Abdel-Aziz Tarek, Schröder Stefanie, Lehmann Martin, Gehl Hans-Björn, Ebmeyer Jörg, Sudhoff Holger
*Department of Otorhinolaryngology, Head and Neck Surgery, and †Department of Radiology, Klinikum Bielefeld, Academic Teaching Hospital University of Münster University, Bielefeld, Germany.
Otol Neurotol. 2014 Apr;35(4):635-8. doi: 10.1097/MAO.0000000000000214.
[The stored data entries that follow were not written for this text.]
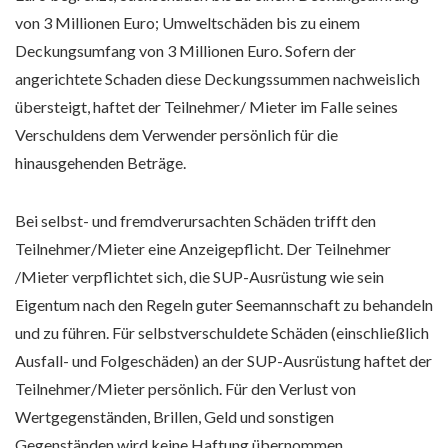
von 3 Millionen Euro; Umweltschäden bis zu einem
Deckungsumfang von 3 Millionen Euro. Sofern der
angerichtete Schaden diese Deckungssummen nachweislich
übersteigt, haftet der Teilnehmer/ Mieter im Falle seines
Verschuldens dem Verwender persönlich für die
hinausgehenden Beträge.
Bei selbst- und fremdverursachten Schäden trifft den
Teilnehmer/Mieter eine Anzeigepflicht. Der Teilnehmer
/Mieter verpflichtet sich, die SUP-Ausrüstung wie sein
Eigentum nach den Regeln guter Seemannschaft zu behandeln
und zu führen. Für selbstverschuldete Schäden (einschließlich
Ausfall- und Folgeschäden) an der SUP-Ausrüstung haftet der
Teilnehmer/Mieter persönlich. Für den Verlust von
Wertgegenständen, Brillen, Geld und sonstigen
Gegenständen wird keine Haftung übernommen.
Since the introduction of balloon Eustachian tuboplasty the necessity of preoperative high-resolution CT scans of the temporal bone has been a topic of debate. This study investigated the informative value of preoperative CT scanning in predicting intraoperative or postoperative difficulties and complications. Special focus was laid on the existence of carotid canal dehiscences for fear of intraprocedural injury.
Retrospective.
Tertiary referral center.
Approximately 284 patients (510 Eustachian tubes) with intractable Eustachian tube dysfunction undergoing unilateral or bilateral balloon Eustachian tuboplasty with preoperative high-resolution CT scans of the temporal bone from January 1, 2009, to December 31, 2012.
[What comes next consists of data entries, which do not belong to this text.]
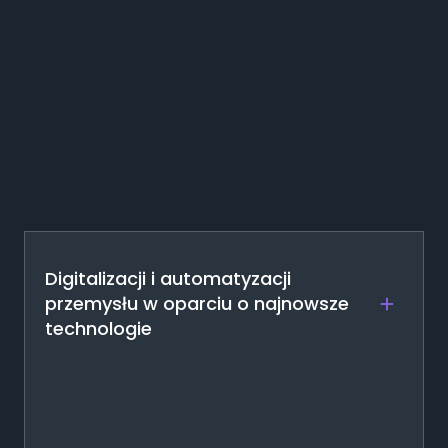
Digitalizacji i automatyzacji
przemysłu w oparciu o najnowsze
+
technologie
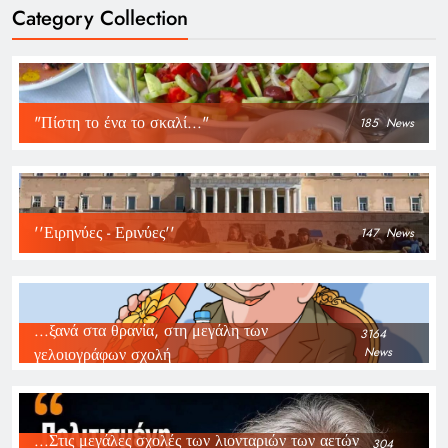
Category Collection
"Πίστη το ένα το σκαλί..."
185
News
''Ειρηνύες - Ερινύες''
147
News
...ξανά στα θρανία, στη μεγάλη των
3164
γελοιογράφων σχολή
News
...Στις μεγάλες σχολές των λιονταριών των αετών
304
Carotid canal dehiscences were found in 18 patients (6.3%). In 3 patients (4 Eustachian tubes, 1.1% of patients) balloon dilatation could not be performed because of difficulties advancing the balloon catheter. Of these 3 patients, one had bilateral carotid canal dehiscences, whereas the other two had unremarkable CT scans. Postoperative complications occurred in 3 patients (1.1%): 2 soft tissue emphysemas and 1 unilateral hypoglossal paresis. All 3 patients had unremarkable CT scans, and all complications resolved completely without further sequelae.
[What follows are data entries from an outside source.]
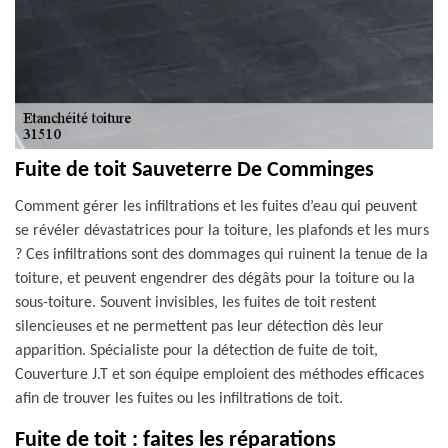
Fuite de toit Sauveterre De Comminges
Comment gérer les infiltrations et les fuites d’eau qui peuvent
se révéler dévastatrices pour la toiture, les plafonds et les murs
? Ces infiltrations sont des dommages qui ruinent la tenue de la
toiture, et peuvent engendrer des dégâts pour la toiture ou la
sous-toiture. Souvent invisibles, les fuites de toit restent
silencieuses et ne permettent pas leur détection dès leur
apparition. Spécialiste pour la détection de fuite de toit,
Couverture J.T et son équipe emploient des méthodes efficaces
afin de trouver les fuites ou les infiltrations de toit.
Fuite de toit : faites les réparations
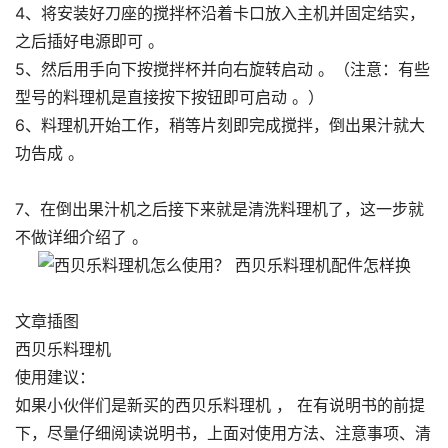
4、将安装好刀座的搅拌杯沿着卡口放入主机并固定结实，
之后插好电源即可 。
5、然后用手向下按搅拌杯并向右旋转启动 。（注意：有些
型号的料理机是直接按下按钮即可启动 。）
6、料理机开始工作，稍等片刻即完成搅拌，倒出果汁就大
功告成 。
7、在倒出果汁机之后接下来就是清洗料理机了，这一步就
不做详细介绍了 。
文章插图
西贝乐料理机
使用建议：
如果小伙伴们是新买的西贝乐料理机 ， 在有说明书的前提
下，尽量仔细阅读说明书，上面对使用方法、注意事项、清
Preoperative high-resolution CT scan of the temporal bone does not seem to be suitable to predict intraoperative or postoperative difficulties of balloon Eustachian tuboplasty. Being extremely cautious during balloon catheter insertion into the Eustachian tube and using a device that is designed with a built-in stop mechanism preventing too deep insertion, the data presented suggest that fear of injury to the internal carotid artery during balloon dilatation might be disproportionate. Nevertheless, for inexperienced surgeons, HR-CT scans of the temporal bone may help to understand the relation between internal carotid artery and the Eustachian tube.
自球囊咽鼓管成形术引入以来,术前颞骨高分辨率CT扫描的必要性一直是一个争论的话题。本研究调查了术前CT扫描在预测术中或术后困难及并发症方面的信息价值。由于担心术中损伤,特别关注了颈动脉管裂的存在情况。
回顾性研究。
三级转诊中心。
2009年1月1日至2012年12月31日期间,约284例(510根咽鼓管)患有难治性咽鼓管功能障碍的患者接受了单侧或双侧球囊咽鼓管成形术,并术前行颞骨高分辨率CT扫描。
18例患者(6.3%)发现有颈动脉管裂。3例患者(4根咽鼓管,占患者的1.1%)因球囊导管推进困难而无法进行球囊扩张。在这3例患者中,1例双侧颈动脉管裂,而另外2例CT扫描无异常。3例患者(1.1%)出现术后并发症:2例软组织气肿和1例单侧舌下神经麻痹。所有3例患者CT扫描均无异常,所有并发症均完全缓解,无进一步后遗症。
术前颞骨高分辨率CT扫描似乎不适用于预测球囊咽鼓管成形术的术中或术后困难。在将球囊导管插入咽鼓管时极其谨慎,并使用设计有内置停止机制以防止插入过深的装置,所提供的数据表明,在球囊扩张期间对颈内动脉损伤的担忧可能有些过度。然而,对于经验不足的外科医生,颞骨HR-CT扫描可能有助于了解颈内动脉与咽鼓管之间的关系。